Content starts

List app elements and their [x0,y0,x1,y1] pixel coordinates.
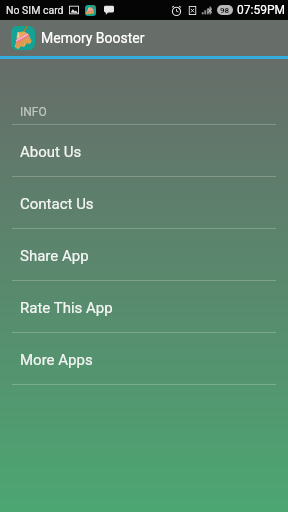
staticText: Share App [20,247,89,265]
staticText: INFO [20,105,47,119]
staticText: More Apps [20,351,93,369]
button[interactable]: More Apps [0,333,288,384]
staticText: Rate This App [20,299,113,317]
button[interactable]: About Us [0,125,288,176]
staticText: Contact Us [20,195,94,213]
staticText: Memory Booster [41,30,145,46]
button[interactable]: Rate This App [0,281,288,332]
staticText: 07:59PM [237,3,285,17]
button[interactable]: Share App [0,229,288,280]
other: App icon [11,26,35,50]
button[interactable]: Contact Us [0,177,288,228]
staticText: About Us [20,143,82,161]
staticText: No SIM card [6,4,64,16]
staticText: 98 [220,6,230,15]
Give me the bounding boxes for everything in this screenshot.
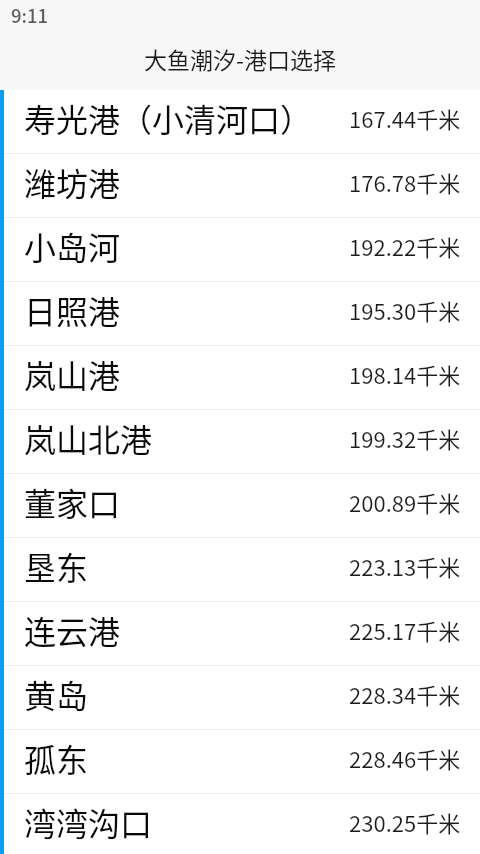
button[interactable]: 岚山港 — [0, 346, 480, 410]
button[interactable]: 孤东 — [0, 730, 480, 794]
button[interactable]: 岚山北港 — [0, 410, 480, 474]
staticText: 湾湾沟口 — [24, 799, 153, 845]
staticText: 200.89千米 — [349, 486, 461, 518]
button[interactable]: 湾湾沟口 — [0, 794, 480, 854]
staticText: 董家口 — [24, 479, 121, 525]
staticText: 9:11 — [11, 2, 49, 29]
staticText: 连云港 — [24, 607, 121, 653]
button[interactable]: 垦东 — [0, 538, 480, 602]
staticText: 日照港 — [24, 287, 121, 333]
staticText: 岚山北港 — [24, 415, 153, 461]
button[interactable]: 董家口 — [0, 474, 480, 538]
button[interactable]: 连云港 — [0, 602, 480, 666]
staticText: 寿光港（小清河口） — [24, 95, 313, 141]
staticText: 167.44千米 — [349, 102, 461, 134]
staticText: 潍坊港 — [24, 159, 121, 205]
staticText: 230.25千米 — [349, 806, 461, 838]
staticText: 小岛河 — [24, 223, 121, 269]
staticText: 垦东 — [24, 543, 89, 589]
staticText: 228.34千米 — [349, 678, 461, 710]
button[interactable]: 黄岛 — [0, 666, 480, 730]
staticText: 199.32千米 — [349, 422, 461, 454]
staticText: 198.14千米 — [349, 358, 461, 390]
button[interactable]: 小岛河 — [0, 218, 480, 282]
button[interactable]: 潍坊港 — [0, 154, 480, 218]
staticText: 225.17千米 — [349, 614, 461, 646]
staticText: 195.30千米 — [349, 294, 461, 326]
staticText: 176.78千米 — [349, 166, 461, 198]
button[interactable]: 日照港 — [0, 282, 480, 346]
staticText: 192.22千米 — [349, 230, 461, 262]
button[interactable]: 寿光港（小清河口） — [0, 90, 480, 154]
staticText: 223.13千米 — [349, 550, 461, 582]
staticText: 228.46千米 — [349, 742, 461, 774]
staticText: 岚山港 — [24, 351, 121, 397]
staticText: 孤东 — [24, 735, 89, 781]
staticText: 大鱼潮汐-港口选择 — [144, 42, 336, 75]
staticText: 黄岛 — [24, 671, 89, 717]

Content ends

Exercise »
Please report every line in the entries above that holds the string "Apps".

Reply »
staticText: More Apps [20,351,93,369]
button[interactable]: More Apps [0,333,288,384]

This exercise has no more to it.